That’s what we’re talking about in this article. Today we’re talking about 11 ways a covert narcissist punishes you. Some of these tactics are recognizable as punishments. Others are so subtle that with a little plausible deniability, the covert narcissist, completely evades detection. The covert narcissist doesn’t mind that you don’t know that you’re being punished. Creating drama and chaos in your life is its own reward. They get to just sit back and watch the havoc that they’ve wreaked, unfold.
Number 1. The Silent Treatment.
With an overt narcissist, the silent treatment is usually obvious. They refuse to speak to you for hours, days, or even weeks. Sometimes it’s while living in the same house and other times it’s while living apart, ghosting you, refusing to communicate, and maybe even blocking you on devices. But with a covert narcissist, this can be much more subtle. They may just be quieter than usual and insist that nothing is wrong. They might be avoiding you in the home or have earbuds in so that you don’t try to talk to them. They might even act like they didn’t hear you with a dismissive tone and a statement like, “What did you say something?”
Number 2. Put Downs.
The covert narcissist may put you down as a way to devalue you. This could be a joke that hits too close to home. A backhanded compliment, a criticism, a correction.
Number 3. Weaponized Incompetence.
The narcissist may intentionally do tasks poorly to devalue you, exert power and control over you, to cause drama and chaos for you to resolve. They love watching you run around to fix what they have accidentally done.
Number 4. Undermining Your Competence.
The covert narcissist definitely does not want you to experience success while they are punishing you. That would be like giving someone ice cream during a timeout. They will make you doubt yourself. Not only your competence but your willingness to see the truth, to be open to feedback. They may even get you to believe that you are a narcissist.
Number 5. Sabotage.
This is a favorite, covert narcissist’s go-to strategy. They sabotage you while you are none the wiser. Often they don’t know they’re consciously doing it, yet they love watching the drama and the chaos that ensues. The covert narcissist may break something that you love; delete your calendar; not give you an important message, or even take the outfit you are planning on wearing to a big event to the dry cleaners so it’s not available when you go to get dressed.
Number 6. Revealing your private information.
The key here is the covert narcissist will “drop” or let slip this information seemingly innocently. You know that secret your best friend made you keep and promised to not tell anyone? Well, the covert narcissist will drop to the best friend that they know. Or you’ve been looking for a new job. The covert narcissist will drop this to your coworker, or worse yet, your boss. You don’t like your mom’s chili? The covert narcissist will let this slip to her. Or say you’re trying to lose weight. The covert narcissist will mention this to the host and everyone else at the party. And when you confront them, they’ll say, “What? I didn’t realize it was a secret,” or, “I thought she knew,” or “I was just trying to be supportive.”
Number 7. Trying to get you in trouble.
The covert narcissist uses this one with the number six. It’s a dual strategy to create extreme chaos and distress in your life. They dropped knowledge of your best friend’s secret. Now, your best friend is furious with you. They dropped the info about your job search. Now your job is at risk. They told your mom you didn’t like her chili. Now your mom’s hurt you don’t like her chili and more hurt that you weren’t comfortable telling her.
Number 8. Gaslighting.
The covert narcissist will gaslight you – convincing you that your memories and your version of reality are not real. The results are devastating. You worry that something’s really wrong with you. You may even seek medical attention. And you give over your power and control to the narcissist, trusting their version of reality more than your own.
Number 9. Excess control.
When the covert narcissist is trying to punish you, they will take extra control where they can. They want to be relevant, and dominant, even while appearing to be the weak victim. This may look like keeping information from you, moving joint finances to an unknown location, or withholding s*e*x.
Number 10. Verbal and/or physical abuse.
Even covert narcissists may resort to extreme overt abuse. This tends to happen when they are truly desperate when their mask has slipped when they fear the very survival of their persona is at risk. In those moments, they are extremely dangerous.
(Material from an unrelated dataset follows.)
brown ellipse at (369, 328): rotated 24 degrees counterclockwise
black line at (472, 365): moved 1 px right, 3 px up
Number 11. A Smear Campaign.
When the covert narcissist is extremely desperate, when they feel their identity is at risk, they may choose to punish you with a smear campaign. When they can no longer control you, they seek to control the way others see you. The covert narcissist might call the police on you or provoke reactive abuse while recording it or convince their flying monkeys of ridiculous allegations. Depending on the context, this is a great punishment because it robs you of your family, your friends, you’re standing in the community, your legal rights, and your job.
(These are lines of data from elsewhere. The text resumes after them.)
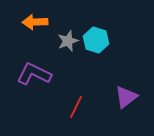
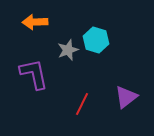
gray star: moved 9 px down
purple L-shape: rotated 52 degrees clockwise
red line: moved 6 px right, 3 px up
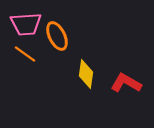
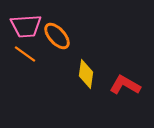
pink trapezoid: moved 2 px down
orange ellipse: rotated 16 degrees counterclockwise
red L-shape: moved 1 px left, 2 px down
Drop a comment if you’ve experienced any of these types of punishments, which was worst? Look, Knowledge is power. Awareness is everything. Knowledge is power. Most victims are abused by covert narcissists for months, years, or even decades before they see the truth, and even then it can be almost impossible to see while they’re still in it. Learning to recognize the tactics and strategies for what they allow you to make sense of your world.